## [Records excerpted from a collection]
·····

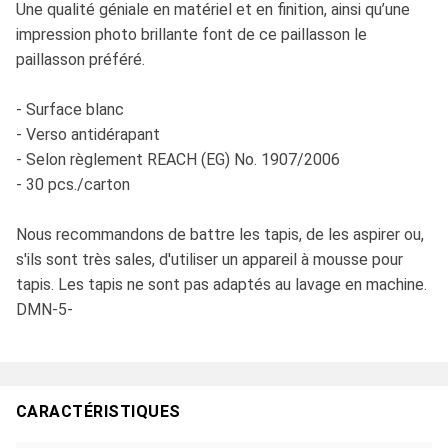
Une qualité géniale en matériel et en finition, ainsi qu’une
impression photo brillante font de ce paillasson le
paillasson préféré.
- Surface blanc
- Verso antidérapant
- Selon règlement REACH (EG) No. 1907/2006
- 30 pcs./carton
Nous recommandons de battre les tapis, de les aspirer ou,
s'ils sont très sales, d'utiliser un appareil à mousse pour
tapis. Les tapis ne sont pas adaptés au lavage en machine.
DMN-5-
CARACTÉRISTIQUES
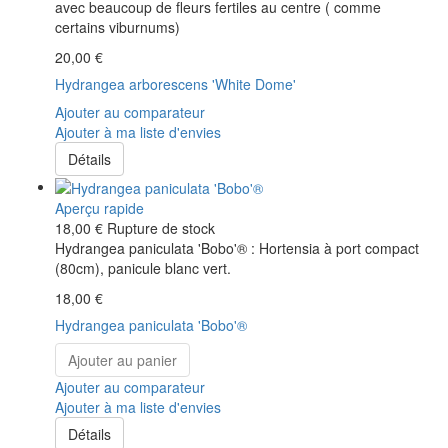
avec beaucoup de fleurs fertiles au centre ( comme
certains viburnums)
20,00 €
Hydrangea arborescens 'White Dome'
Ajouter au comparateur
Ajouter à ma liste d'envies
Détails
Aperçu rapide
18,00 €
Rupture de stock
Hydrangea paniculata 'Bobo'® : Hortensia à port compact
(80cm), panicule blanc vert.
18,00 €
Hydrangea paniculata 'Bobo'®
Ajouter au panier
Ajouter au comparateur
Ajouter à ma liste d'envies
Détails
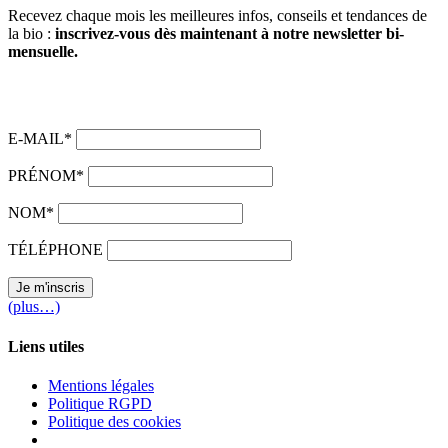
Recevez chaque mois les meilleures infos, conseils et tendances de
la bio :
inscrivez-vous dès maintenant à notre newsletter bi-
mensuelle.
🎁
En bonus :
recevez gratuitement le PDF du numéro en cours lors
de votre inscription !
E-MAIL*
PRÉNOM*
NOM*
TÉLÉPHONE
(plus…)
Liens utiles
Mentions légales
Politique RGPD
Politique des cookies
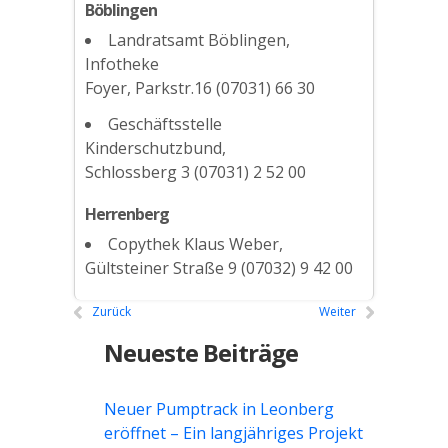
Böblingen
Landratsamt Böblingen,
Infotheke
Foyer, Parkstr.16 (07031) 66 30
Geschäftsstelle
Kinderschutzbund,
Schlossberg 3 (07031) 2 52 00
Herrenberg
Copythek Klaus Weber,
Gültsteiner Straße 9 (07032) 9 42 00
Zurück
Weiter
Neueste Beiträge
Neuer Pumptrack in Leonberg
eröffnet – Ein langjähriges Projekt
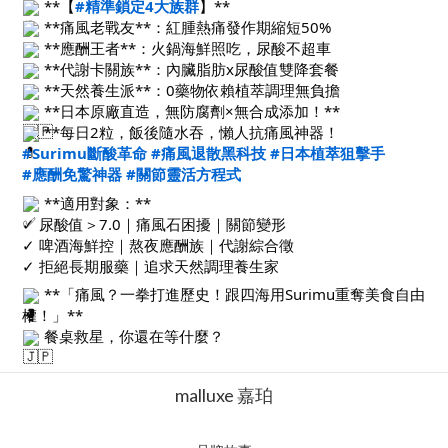
**【
#精準鎖定4大族群
】**
**痛風老戰友**：紅腫熱痛發作期縮短50%
**應酬王者**：火鍋海鮮照吃，尿酸不超車
**代謝卡關族**：內臟脂肪x尿酸值雙降套餐
**天然養生派**：0藥物依賴植萃調理無負擔
**日本原廠直造，無防腐劑×無合成添加！**
**每日2粒，飯後隨水吞，懶人抗痛風神器！
#Surimu斷酸革命
#痛風退散黑科技
#日本植萃狙擊手
#應酬免驚神器
#關節靈活方程式
**適用對象：**
✓ 尿酸值＞7.0｜痛風石困擾｜關節變形
✓ 啤酒海鮮控｜熬夜應酬族｜代謝綜合徵
✓ 拒絕長期服藥｜追求天然調理養生家
**「痛風？一拳打進歷史！跟四海用Surimu重奪美食自由
權！」**
餐桌救星，你還在等什麼？
malluxe 嘉珀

·····

## [Task instructions]
Search the entries for the word "Hydrangea" and pick out every line that holds it.

## [Solved problem]
Hydrangea arborescens 'White Dome'
Hydrangea paniculata 'Bobo'® : Hortensia à port compact
Hydrangea paniculata 'Bobo'®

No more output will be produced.